Review of Simple Diffusion
1) Simple diffusion does not use external energy. Non-polar or hydrophobic
substances, water, small polar molecules go in or out of a cell following
concentration gradients.
a) Passive
b) Passes across bilayer
2) Other processes are protein mediated transport, and can move any kind of
molecule.
Protein Mediated Transport
1. Membrane proteins assist in (mediate) the transport of substances across a
lipid bilayer.
a. Most molecules in body are non-penetrating: lipophobic, ions, charged,
large.
b. Channels (solutes move by diffusion)
c. Facilitated diffusion
d. Primary active transport (requires external source of energy, ATP)

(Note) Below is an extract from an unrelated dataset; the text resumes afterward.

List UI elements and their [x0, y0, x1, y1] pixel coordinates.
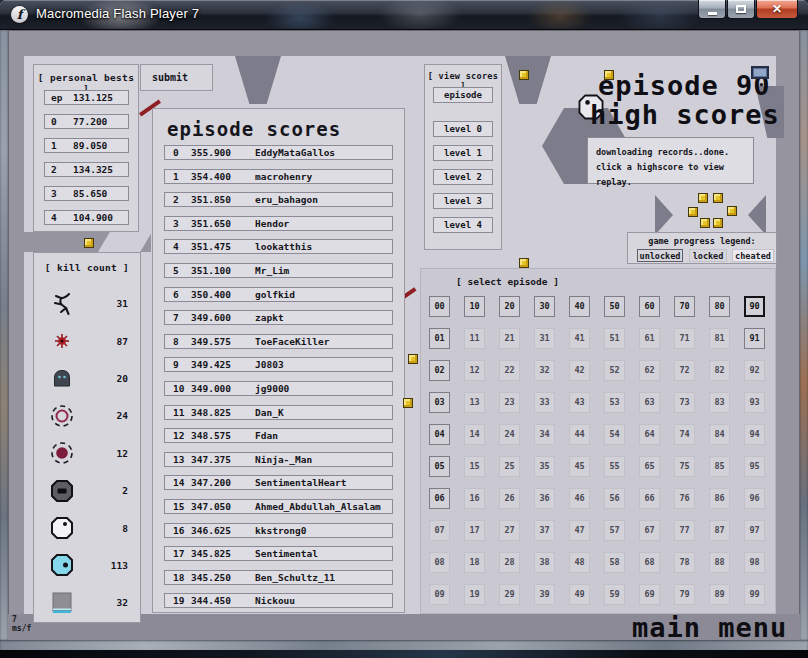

e. Secondary active transport
Channel Proteins
1. Ions use membrane channels.
2. Channels proteins span a membrane, transmembrane, forming pores
a. Do NOT bind substance passing through
1. Channels still allow cell membranes to be selectively permeable.
a. Pore diameter can exclude substances.
b. Charge of amino acids lining the pore can inhibit like-charged ions.
c. Channels can be open or closed.
2. Channel gating is the regulation of channel opening: Does not control rate or
direction of solute movement, still follows concentration gradient
a. Gating stimuli
1. voltage gated channel, change in voltage
2. Chemically or ligand gated channel (change in pH or binding a
substance)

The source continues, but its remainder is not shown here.